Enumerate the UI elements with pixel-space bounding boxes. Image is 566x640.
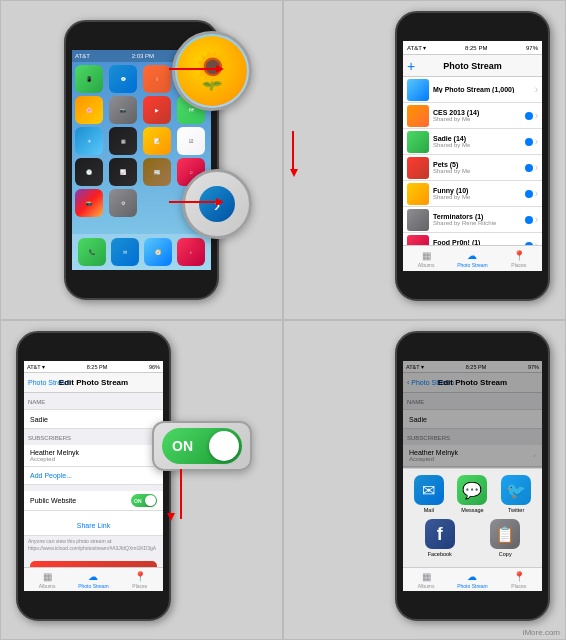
stream-item-sadie[interactable]: Sadie (14) Shared by Me ›	[403, 129, 542, 155]
app-appstore[interactable]: 🅐	[109, 65, 137, 93]
tab-albums-label: Albums	[418, 262, 435, 268]
public-website-row[interactable]: Public Website ON	[24, 491, 163, 511]
tab-albums-label-4: Albums	[418, 583, 435, 589]
red-arrow-q2	[292, 131, 294, 171]
quadrant-bottom-left: AT&T ▾ 8:25 PM 96% Photo Stream Edit Pho…	[0, 320, 283, 640]
dock-mail[interactable]: ✉	[111, 238, 139, 266]
copy-share-icon[interactable]: 📋	[490, 519, 520, 549]
share-app-twitter[interactable]: 🐦 Twitter	[501, 475, 531, 513]
time-3: 8:25 PM	[87, 364, 107, 370]
stream-item-text-my: My Photo Stream (1,000)	[433, 86, 535, 93]
photostream-icon-3: ☁	[88, 571, 98, 583]
share-app-mail[interactable]: ✉ Mail	[414, 475, 444, 513]
thumb-sadie	[407, 131, 429, 153]
app-reminders[interactable]: ☑	[177, 127, 205, 155]
chevron-my: ›	[535, 84, 538, 95]
app-messaging[interactable]: 📱	[75, 65, 103, 93]
new-indicator-sadie	[525, 138, 533, 146]
stream-name-terminators: Terminators (1)	[433, 213, 525, 220]
new-indicator-ces	[525, 112, 533, 120]
add-stream-button[interactable]: +	[407, 59, 415, 73]
tab-albums-4[interactable]: ▦ Albums	[403, 568, 449, 591]
time-1: 2:03 PM	[132, 53, 154, 59]
tab-places-4[interactable]: 📍 Places	[496, 568, 542, 591]
new-indicator-terminators	[525, 216, 533, 224]
sunflower-bubble: 🌻	[172, 31, 252, 111]
iphone-screen-3: AT&T ▾ 8:25 PM 96% Photo Stream Edit Pho…	[24, 361, 163, 591]
facebook-share-label: Facebook	[428, 551, 452, 557]
name-value: Sadie	[30, 416, 157, 423]
thumb-terminators	[407, 209, 429, 231]
public-website-toggle[interactable]: ON	[131, 494, 157, 507]
thumb-ces	[407, 105, 429, 127]
tab-places-label-4: Places	[511, 583, 526, 589]
share-app-facebook[interactable]: f Facebook	[425, 519, 455, 557]
app-passbook[interactable]: ▦	[109, 127, 137, 155]
dock-phone[interactable]: 📞	[78, 238, 106, 266]
dock-safari[interactable]: 🧭	[144, 238, 172, 266]
app-clock[interactable]: 🕐	[75, 158, 103, 186]
share-link-label: Share Link	[77, 522, 110, 529]
dock-music[interactable]: ♪	[177, 238, 205, 266]
iphone-device-2: AT&T ▾ 8:25 PM 97% + Photo Stream My Pho…	[395, 11, 550, 301]
facebook-share-icon[interactable]: f	[425, 519, 455, 549]
app-settings[interactable]: ⚙	[109, 189, 137, 217]
app-notes[interactable]: 📝	[143, 127, 171, 155]
subscriber-heather[interactable]: Heather Melnyk Accepted ›	[24, 445, 163, 467]
stream-item-text-pets: Pets (5) Shared by Me	[433, 161, 525, 174]
tab-photostream[interactable]: ☁ Photo Stream	[449, 246, 495, 271]
twitter-share-icon[interactable]: 🐦	[501, 475, 531, 505]
public-website-label: Public Website	[30, 497, 131, 504]
albums-icon: ▦	[422, 250, 431, 262]
stream-item-terminators[interactable]: Terminators (1) Shared by Rene Ritchie ›	[403, 207, 542, 233]
on-toggle-bubble: ON	[152, 421, 252, 471]
battery-2: 97%	[526, 45, 538, 51]
subscribers-label: Subscribers	[28, 433, 159, 443]
chevron-ces: ›	[535, 110, 538, 121]
stream-item-pets[interactable]: Pets (5) Shared by Me ›	[403, 155, 542, 181]
share-app-copy[interactable]: 📋 Copy	[490, 519, 520, 557]
app-instagram[interactable]: 📸	[75, 189, 103, 217]
mail-share-icon[interactable]: ✉	[414, 475, 444, 505]
app-camera[interactable]: 📷	[109, 96, 137, 124]
photostream-icon-4: ☁	[467, 571, 477, 583]
tab-photostream-3[interactable]: ☁ Photo Stream	[70, 568, 116, 591]
chevron-sadie: ›	[535, 136, 538, 147]
carrier-1: AT&T	[75, 53, 90, 59]
share-url: https://www.icloud.com/photostream/#A3Jf…	[28, 545, 156, 551]
app-weather[interactable]: ☀	[75, 127, 103, 155]
tab-places-label: Places	[511, 262, 526, 268]
tab-albums-3[interactable]: ▦ Albums	[24, 568, 70, 591]
stream-item-my[interactable]: My Photo Stream (1,000) ›	[403, 77, 542, 103]
app-imore[interactable]: i	[143, 65, 171, 93]
photostream-icon: ☁	[467, 250, 477, 262]
subscriber-info: Heather Melnyk Accepted	[30, 449, 154, 462]
stream-list: My Photo Stream (1,000) › CES 2013 (14) …	[403, 77, 542, 271]
share-sheet: ✉ Mail 💬 Message 🐦 Twitter f F	[403, 468, 542, 567]
sunflower-icon: 🌻	[177, 36, 247, 106]
albums-icon-4: ▦	[422, 571, 431, 583]
app-stocks[interactable]: 📈	[109, 158, 137, 186]
stream-item-funny[interactable]: Funny (10) Shared by Me ›	[403, 181, 542, 207]
app-videos[interactable]: ▶	[143, 96, 171, 124]
add-people-row[interactable]: Add People...	[24, 467, 163, 485]
tab-places-3[interactable]: 📍 Places	[117, 568, 163, 591]
on-toggle-large[interactable]: ON	[162, 428, 242, 464]
stream-item-text-funny: Funny (10) Shared by Me	[433, 187, 525, 200]
tab-places[interactable]: 📍 Places	[496, 246, 542, 271]
app-photos[interactable]: 🌸	[75, 96, 103, 124]
tab-albums[interactable]: ▦ Albums	[403, 246, 449, 271]
share-description: Anyone can view this photo stream at: ht…	[24, 536, 163, 553]
albums-icon-3: ▦	[43, 571, 52, 583]
app-newsstand[interactable]: 📰	[143, 158, 171, 186]
thumb-my	[407, 79, 429, 101]
share-app-message[interactable]: 💬 Message	[457, 475, 487, 513]
tab-photostream-4[interactable]: ☁ Photo Stream	[449, 568, 495, 591]
on-toggle-label: ON	[172, 438, 193, 454]
share-link-row[interactable]: Share Link	[24, 511, 163, 536]
name-row[interactable]: Sadie	[24, 409, 163, 429]
stream-item-ces[interactable]: CES 2013 (14) Shared by Me ›	[403, 103, 542, 129]
iphone-screen-2: AT&T ▾ 8:25 PM 97% + Photo Stream My Pho…	[403, 41, 542, 271]
message-share-icon[interactable]: 💬	[457, 475, 487, 505]
stream-sub-sadie: Shared by Me	[433, 142, 525, 148]
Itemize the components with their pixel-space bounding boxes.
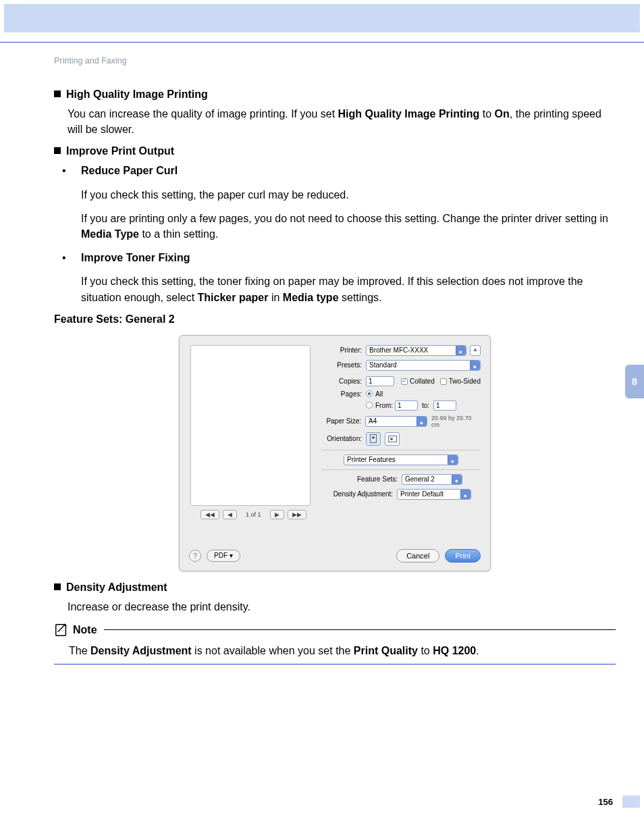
help-button[interactable]: ? [189,550,201,562]
subheading-improve-toner-fixing: • Improve Toner Fixing [81,250,616,265]
chevron-down-icon [470,361,480,370]
paper-dimensions: 20.99 by 29.70 cm [431,415,481,428]
pages-all-label: All [375,390,383,398]
collated-checkbox[interactable] [401,378,408,385]
paper-size-select[interactable]: A4 [365,416,427,427]
heading-high-quality-image-printing: High Quality Image Printing [54,88,616,101]
heading-text: Density Adjustment [66,581,167,593]
subheading-reduce-paper-curl: • Reduce Paper Curl [81,163,616,178]
pages-range-radio[interactable] [366,402,373,409]
next-page-button[interactable]: ▶ [270,510,284,519]
note-close-rule [54,664,616,664]
print-dialog: ◀◀ ◀ 1 of 1 ▶ ▶▶ Printer: Brother MFC-XX… [179,335,491,571]
collated-label: Collated [410,377,435,385]
header-band [4,4,640,32]
paragraph: Increase or decrease the print density. [68,599,616,615]
printer-label: Printer: [321,346,366,354]
two-sided-label: Two-Sided [449,377,481,385]
preview-pager: ◀◀ ◀ 1 of 1 ▶ ▶▶ [200,510,307,519]
note-body: The Density Adjustment is not available … [69,643,616,658]
density-adjustment-label: Density Adjustment: [321,490,397,498]
pages-label: Pages: [321,390,366,398]
heading-density-adjustment: Density Adjustment [54,581,616,594]
paragraph: If you check this setting, the toner fix… [81,273,616,305]
presets-label: Presets: [321,361,366,369]
heading-improve-print-output: Improve Print Output [54,145,616,157]
chevron-down-icon [460,490,471,499]
section-select[interactable]: Printer Features [344,454,458,465]
breadcrumb: Printing and Faxing [54,56,616,66]
feature-sets-label: Feature Sets: [340,475,402,483]
last-page-button[interactable]: ▶▶ [288,510,306,519]
orientation-label: Orientation: [321,435,366,442]
copies-label: Copies: [321,377,366,385]
to-label: to: [422,402,429,409]
chevron-down-icon [448,455,458,465]
portrait-icon [370,434,377,443]
expand-button[interactable]: ▲ [470,345,481,356]
heading-text: Improve Print Output [66,145,174,157]
density-adjustment-select[interactable]: Printer Default [397,489,471,500]
to-input[interactable]: 1 [433,400,456,411]
note-rule [104,629,616,630]
from-input[interactable]: 1 [395,400,418,411]
copies-input[interactable]: 1 [366,376,394,386]
printer-select[interactable]: Brother MFC-XXXX [366,345,466,356]
paragraph: You can increase the quality of image pr… [68,106,616,137]
orientation-portrait-button[interactable] [366,432,381,446]
chapter-tab: 8 [625,365,644,398]
print-button[interactable]: Print [445,549,481,563]
paragraph: If you check this setting, the paper cur… [81,187,616,203]
preview-pane [190,345,311,506]
chevron-down-icon [417,417,427,426]
prev-page-button[interactable]: ◀ [223,510,237,519]
pdf-menu-button[interactable]: PDF ▾ [207,550,240,562]
presets-select[interactable]: Standard [366,360,481,371]
paragraph: If you are printing only a few pages, yo… [81,211,616,242]
svg-rect-0 [56,625,66,636]
pages-all-radio[interactable] [366,390,373,397]
heading-feature-sets-general-2: Feature Sets: General 2 [54,313,616,325]
note-icon [54,623,69,637]
note-title: Note [73,624,97,636]
chevron-down-icon [456,346,466,355]
landscape-icon [388,436,397,442]
orientation-landscape-button[interactable] [385,432,400,446]
feature-sets-select[interactable]: General 2 [402,474,462,485]
paper-size-label: Paper Size: [321,417,365,425]
page-counter: 1 of 1 [246,511,261,518]
chevron-down-icon [452,475,462,484]
note-header: Note [54,623,616,637]
first-page-button[interactable]: ◀◀ [200,510,219,519]
from-label: From: [375,402,393,409]
heading-text: High Quality Image Printing [66,88,208,100]
cancel-button[interactable]: Cancel [396,549,439,563]
two-sided-checkbox[interactable] [440,378,447,385]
--
Your assignment:
In the listing above, find each line with the word "down" and copy it out.

Task result:
chevron-down-icon [470,361,480,370]
chevron-down-icon [460,490,471,499]
chevron-down-icon [448,455,458,465]
chevron-down-icon [417,417,427,426]
chevron-down-icon [456,346,466,355]
chevron-down-icon [452,475,462,484]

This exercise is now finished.